EVALUATION OF ASSAYS TO DETECT IMMUNE-COMPLEXES AS AN IMMUNODIAGNOSTIC AID IN PATIENTS WITH MELANOMA

  • 1 January 1982
    • journal article
    • research article
    • Vol. 3  (1) , 1-12
Abstract
Sera from 211 melanoma patients were tested before and after surgery for the presence of immune complexes (i.c.) by the 125I-[complement]C1q radioimmunoassay (C1q RIA) and a nephelometric monoclonal rheumatoid factor assay (mRhF). The patients were grouped according to stage of disease and therapy. Before surgery stage III patients had a higher incidence of i.c. (26.9%) than stage II (17.5%) and stage I (6.1%) patients. The incidence of i.c. in the latter patients did not differ from that of normal controls. Stage I patients treated with BCG therapy had a higher incidence of i.c. before and after surgery to remove melanoma compared with untreated patients. The incidence of i.c. in stage I and II patients was higher in sera taken after surgical removal of tumor compared to that in sera taken before surgery. Sequential studies revealed that i.c. often appeared then disappeared prior to clinical detection of recurrences.

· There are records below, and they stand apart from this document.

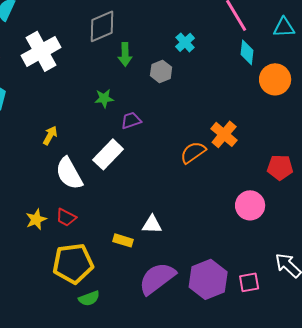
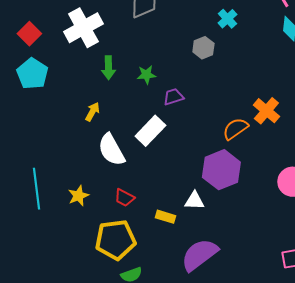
green arrow: (125, 54) -> (108, 68), moved
red trapezoid: (66, 217) -> (124, 198), moved
purple hexagon: (208, 279) -> (221, 170), moved

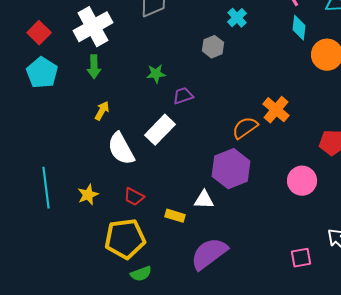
green arrow: (108, 68) -> (94, 67), moved

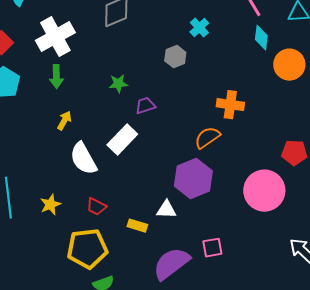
orange cross: (276, 110) -> (230, 105), moved, turned -32
pink circle: (302, 181) -> (264, 191), size x1.4
pink square: (301, 258) -> (212, 248), moved

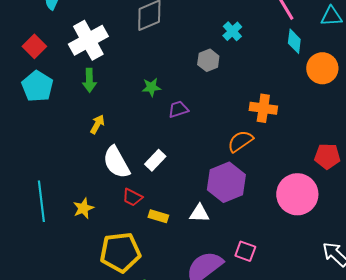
white rectangle: (122, 140) -> (155, 160), moved, size x0.7
red trapezoid: (96, 207) -> (132, 197), moved
yellow rectangle: (137, 226) -> (158, 216), moved
pink square: (212, 248) -> (245, 251), turned 30

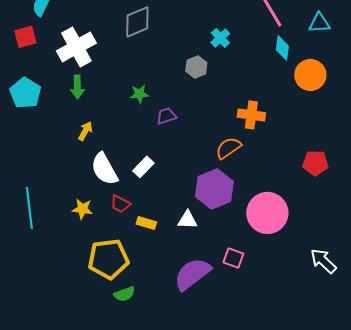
red square: (34, 46) -> (25, 37), moved, turned 30
pink circle: (297, 194) -> (267, 213), moved
yellow star: (83, 208) -> (82, 209), moved, turned 30

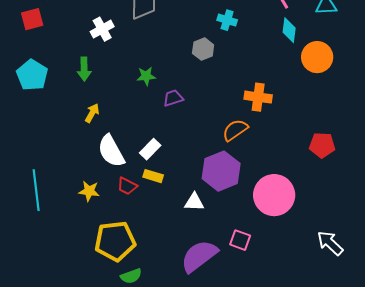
cyan cross: (220, 38) -> (227, 20), turned -30
white cross: (76, 47) -> (102, 29), moved, size x0.6
yellow rectangle: (146, 223) -> (153, 176), moved

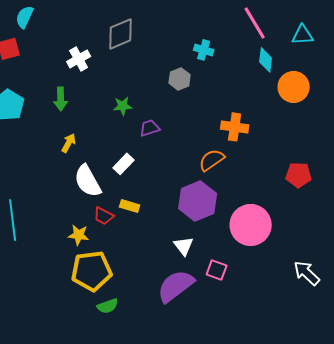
white rectangle: (150, 149) -> (124, 164), moved
yellow star: (89, 191) -> (79, 235), moved
white triangle: (194, 202) -> (184, 246), moved, turned 50

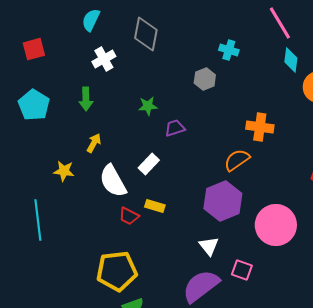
cyan semicircle: (25, 17) -> (91, 20), moved
gray diamond: (121, 34) -> (146, 34), turned -56
yellow star: (79, 235) -> (64, 171), moved

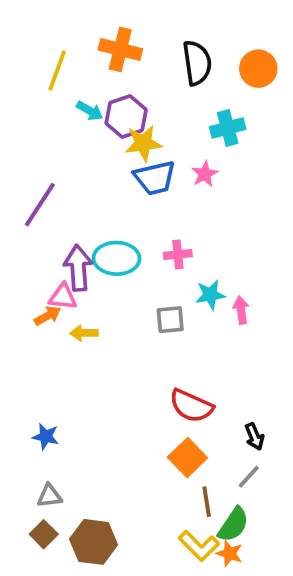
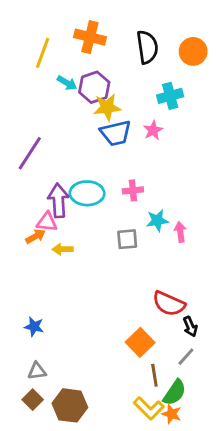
red semicircle: (191, 406) -> (169, 304), moved

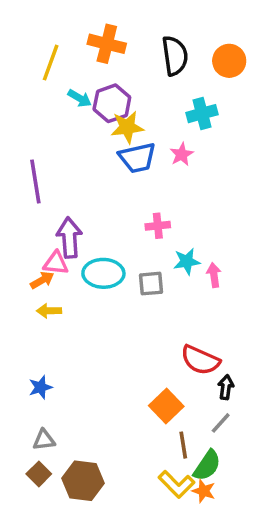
purple line: (30, 153) -> (35, 182), turned -42
cyan ellipse: (87, 193) -> (103, 273), moved
yellow arrow: (63, 249) -> (49, 311), moved
blue star: (34, 327) -> (40, 387), turned -30
black arrow: (190, 327) -> (226, 387), turned -150

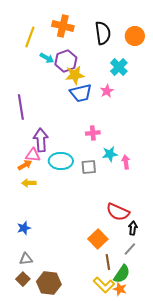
cyan cross: (202, 114) -> (119, 67), turned -30

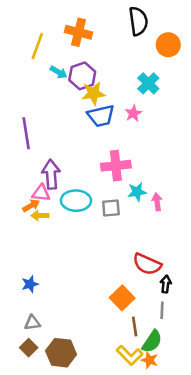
black semicircle: (103, 33) -> (138, 21), moved
pink cross: (93, 133) -> (116, 166), size x1.6
yellow arrow: (29, 183) -> (40, 216), moved
gray line: (130, 249) -> (162, 310), turned -40

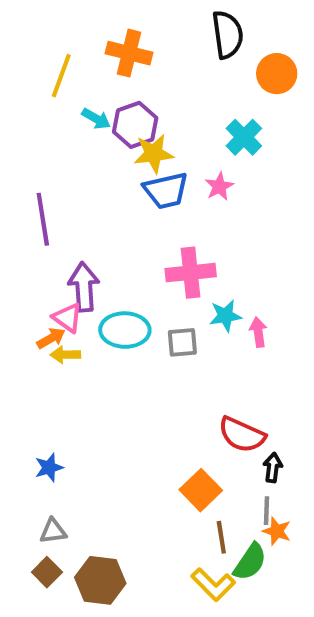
pink triangle: (41, 193) -> (67, 318), turned 30
orange star: (150, 360) -> (277, 531), moved

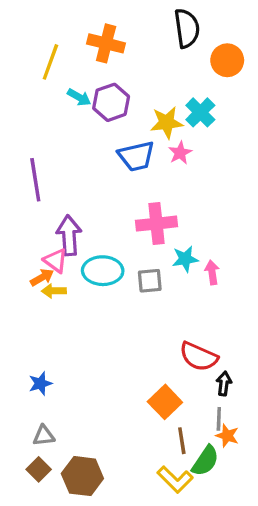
yellow star: (154, 154) -> (167, 123), moved

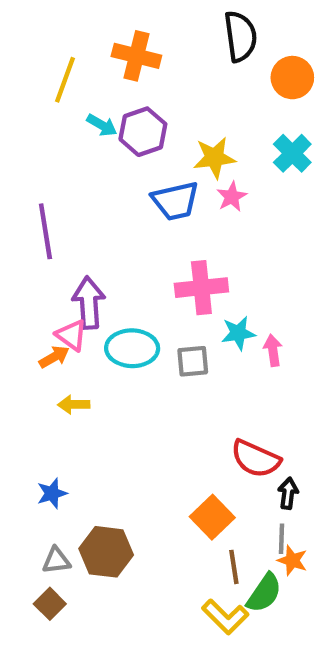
cyan cross: (200, 112) -> (292, 153), moved
yellow arrow: (54, 291) -> (74, 405), moved
brown hexagon: (82, 476) -> (106, 552), moved

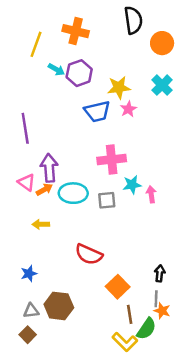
pink triangle: (71, 335) -> (26, 182), moved
orange arrow: (54, 357) -> (44, 190), moved
red semicircle: (256, 459) -> (89, 254), moved

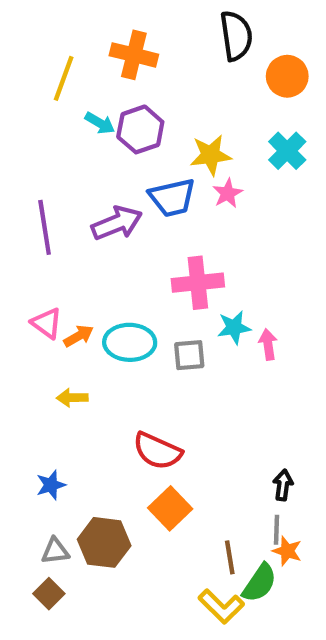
purple arrow: (49, 168) -> (117, 223), moved, turned 72
orange square: (118, 287) -> (170, 508), moved

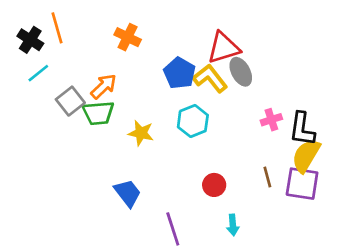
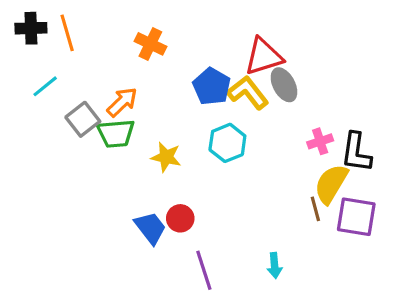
black cross: (30, 40) -> (31, 28), moved, turned -35
yellow semicircle: (306, 156) -> (331, 184), moved
red circle: (214, 185) -> (180, 218), moved

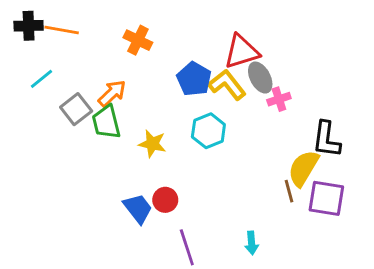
orange line: (67, 33) -> (62, 30), turned -64
green trapezoid: (116, 133) -> (106, 122), turned 81
pink cross: (320, 141) -> (279, 99), moved

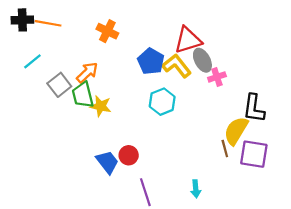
yellow star: (152, 144) -> (101, 106), moved

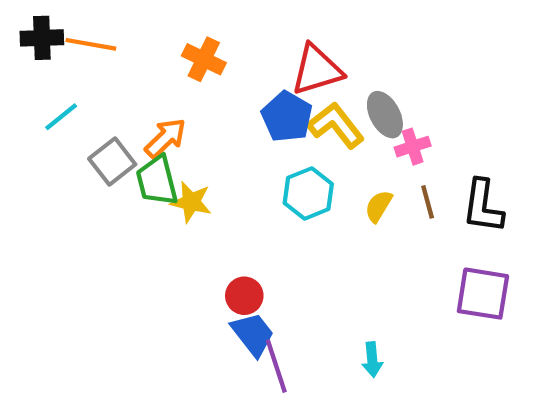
red triangle: (188, 40) -> (317, 70), moved
yellow semicircle: (236, 131) -> (379, 206), moved, size x0.6
brown line: (225, 149) -> (428, 202), moved
blue trapezoid: (107, 162) -> (253, 334), moved

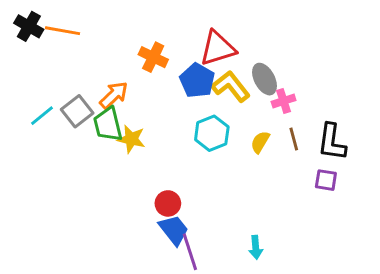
black cross: (42, 38) -> (29, 26), turned 32
orange cross: (204, 59) -> (153, 57), moved
cyan line: (61, 117) -> (42, 116), moved
purple square: (483, 294) -> (326, 180), moved, size x0.6

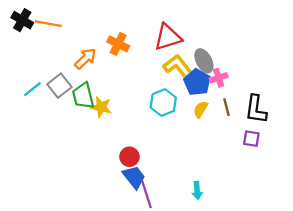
blue pentagon: (197, 81) -> (197, 82), moved
orange arrow: (114, 95) -> (85, 59), moved

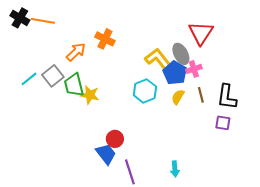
red triangle: (168, 37) -> (201, 33), moved, turned -40
blue trapezoid: (134, 177) -> (106, 154), moved

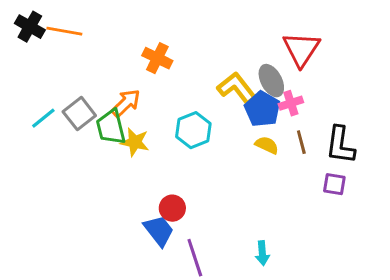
orange arrow: (76, 52) -> (126, 103), moved
cyan hexagon: (145, 91) -> (193, 130), moved
yellow semicircle: (178, 97) -> (267, 145), turned 84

These results suggested that antigen excess was a frequent cause for failure to detect i.c. A prospective evaluation of the usefulness of assays for i.c. to monitor disease activity in melanoma patients was conducted. In some individual patients detection of i.c. was a prelude to recurrence from melanoma but the high false negative rate and the presence of elevated i.c. levels unrelated to recurrent tumor suggested that these assays would be of limited diagnostic value in the management of melanoma.